Nel gruppo pentastellato già li chiamano “i quattro petrocelli”, i dissenzienti, ma la Segneri è convinta che nel Movimento siano in parecchi a non voler spedire armi italiane all’Ucraina. «Non siamo solo quattro, siamo almeno venti», calcola, «solo che qui fanno di tutto per silenziarci. Molti non hanno il coraggio di esporsi, ma in privato mi dicono: brava. Io per prima su altri temi mi sono astenuta, stavolta no. Mi sono beccata una strigliata del capogruppo, Davide Crippa, per ora. Non credo sia finita qui». Tira aria di espulsione? «Lo metto in conto», sospira.
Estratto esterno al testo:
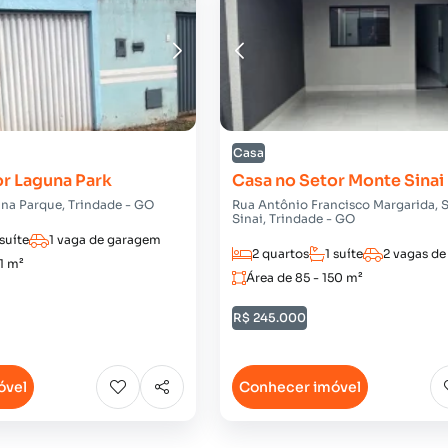
Casa
or Laguna Park
Casa no Setor Monte Sinai
una Parque, Trindade - GO
Rua Antônio Francisco Margarida, 
Sinai, Trindade - GO
 suíte
1 vaga de garagem
2 quartos
1 suíte
2 vagas d
31 m²
Área de 85 - 150 m²
R$ 245.000
óvel
Conhecer imóvel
Rischiano sanzioni anche gli altri due deputati M5S, Gabriele Lorenzoni e Valentina Corneli. Anche loro piuttosto attivi, mood “equidistante”: il primo ha sostenuto che perfino sull’ospedale bombardato a Mariupol sia fondamentale sentire “l’altra campana”. La seconda si è detta contraria al video-collegamento del presidente Zelensky.

I no compatti di Alternativa e della sinistra

Poi c’è l’intero gruppone degli ex pentastellati che oggi formano, nel gruppo Misto Camera, il sotto-gruppo de l’Alternativa: sono ben in 15, hanno votato tutti contro l’invio delle armi, come pure i cinque deputati del sotto-gruppo ‘Manifesta’ che fanno capo a Prc-Potere al Popolo e i quattro deputati dei verdi, mentre sono almeno sette al Senato quelli pronti a disertare.

In totale, 25 deputati hanno detto no e una quindicina ci si aspetta che dicano no anche al Senato, tra ex M5s, esponenti del Pc di Marco Rizzo (l’ex M5s Emanuele Dessì) e i quattro esponenti di Italexit (Paragone).

Le dichiarazioni strampalate dei putiniani

Una che si fa sempre notare per le sue teorie strampalate è la senatrice Bianca Laura Granato, oggi nel Misto, che ritiene che «Putin stia conducendo una importante battaglia non solo per la Russia ma per tutti noi contro l’agenda globalista che gli Usa e la Ue vogliono imporre». Dentro FI si segnalano, come pacifisti putiniani (e marca visita al discorso di Zelensky) gli ex M5s Veronica Giannone e Matteo Dell’Osso mentre Pino Cabras (L’Alternativa) parla di quello di Zelensky come di un «reality show con noi a fare la parte dei figuranti» e di un’Ucraina che «non è un Paese democratico» mentre sempre Dessì dice che «non ci si può piegare agli Usa e alla Nato». Tra i leghisti renitenti alla leva, nonostante Salvini avesse dato ordine di essere tutti presenti, spiccano il già citato senatore Pillon («vendere le armi non favorisce il dialogo»), il deputato filo-russo Vito Comencini, che voleva volare in Donbass per portare la sua solidarietà alle minoranze filo-russe del Donbass aggredite, a suo dire, dagli ucraini (ha desistito, per sua fortuna), Matteo Micheli, che pure si è distinto, nel voto, Elena Murelli, che parla di «bande paramilitari ucraine che sparano su civili inermi», l’ideologo della flat tax, Armando Siri, che voleva invitare Putin alla scuola di politica della Lega (invito poi non andato a buon fine…) e Claudio Borghi, altra testa d’uovo leghista che voleva «un contraddittorio con Zelensky» dei parlamentari e, non avendolo ottenuto, non c’era, ad ascoltare un discorso che un senatore leghista, coperto da anonimato, ha bollato: «Mi sembrava di sentire parlare il Beppe Grillo ucraino». Quel Grillo che, sul suo blog, non è stato capace di scrivere una parola una di condanna all’invasione.